Significantly, those deaths are all very reminiscent of the work that goes on in slaughterhouses. Meat hooks and freezers are obvious allusions to the Sawyer family business, but the hammers might require a bit of explanation. Before the five main characters pick up the hitchhiker, Franklin gives his friends a miniature lesson in the methods slaughterhouses use to kill their livestock, and he explains that they currently use guns that shoot retractable bolts into the animals’ heads.

Leatherface killing a man

However, before those machines were invented, slaughterhouse workers would simply bash the animals on the head with a hammer, and Franklin even tells his companions a few grisly details about this older method. He explains that the animals wouldn’t always die on the first hit. Instead, a lot of them simply started “squealing and freaking out,” so the workers would have to hit them multiple times to finally finish them off.

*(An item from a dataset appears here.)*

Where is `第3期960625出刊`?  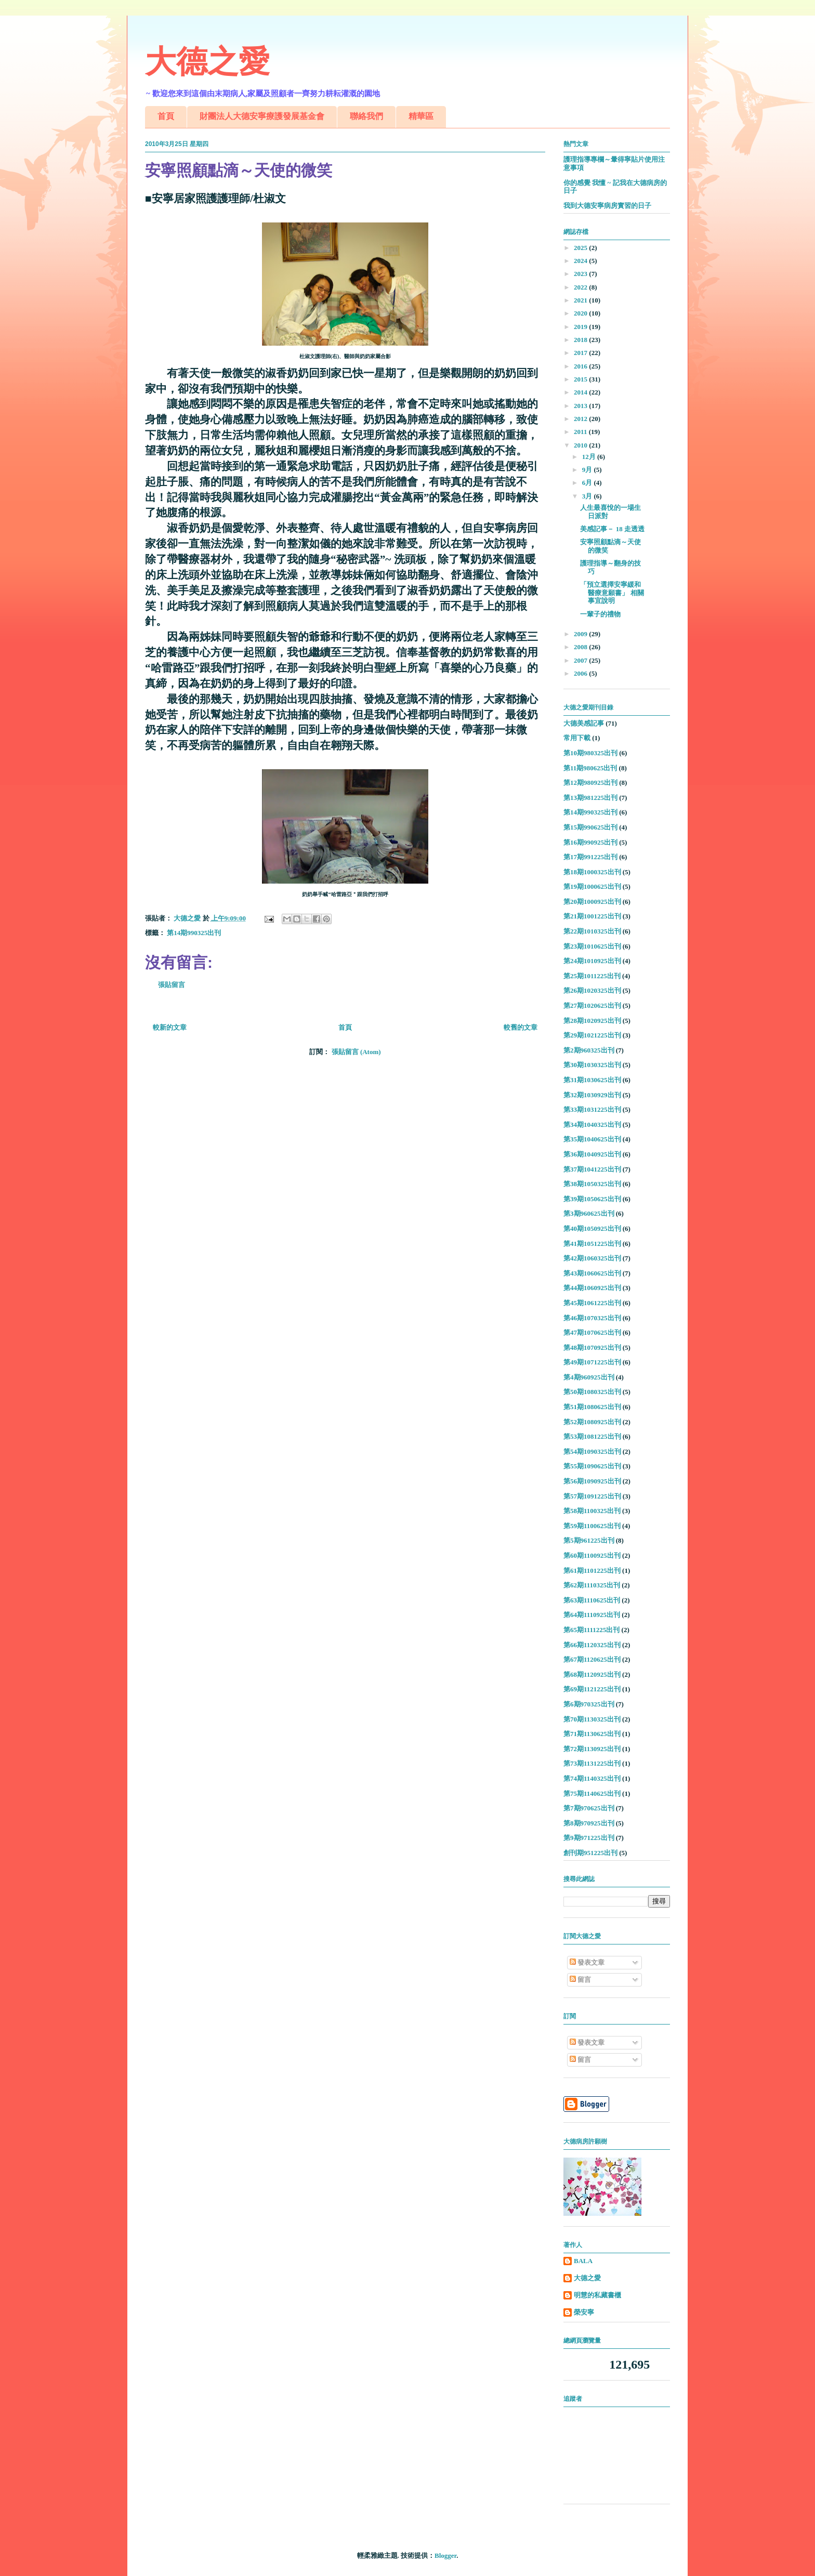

And when we view Leatherface’s use of a hammer in that light, it makes perfect sense. He kills Jerry and Kirk in the same way older slaughterhouse workers used to kill animals, and Kirk’s death in particular echoes Franklin’s words pretty clearly. It takes Leatherface multiple hits to finally kill the poor guy, and on the first blow, Kirk just falls to the ground squealing and seizing uncontrollably.

Human Dignity in The Texas Chain Saw Massacre

So not only do the Sawyers talk about their excessive love for slaughterhouse work, but the deaths in The Texas Chain Saw Massacre are also unmistakable allusions to the way that work is carried out. This combination creates a clear parallel between Leatherface’s victims and the animals we kill and eat every day, and that parallel shows us exactly why the Sawyers are so heinous.

It’s not just that they kill people. It’s not even just that they kill people and then eat them. Leatherface and his family are such revolting villains because they treat people like animals, and in a somewhat paradoxical way, this disturbing form of dehumanization highlights an important truth about human dignity–namely, that if it’s wrong to treat people this way, then our value and worth must exceed that of any animal. We must have a unique dignity simply by virtue of being human, so each and every one of us, regardless of our gender, ability level, race, sexual orientation, age, or any other quality we may (or may not) possess, deserves to be loved and respected.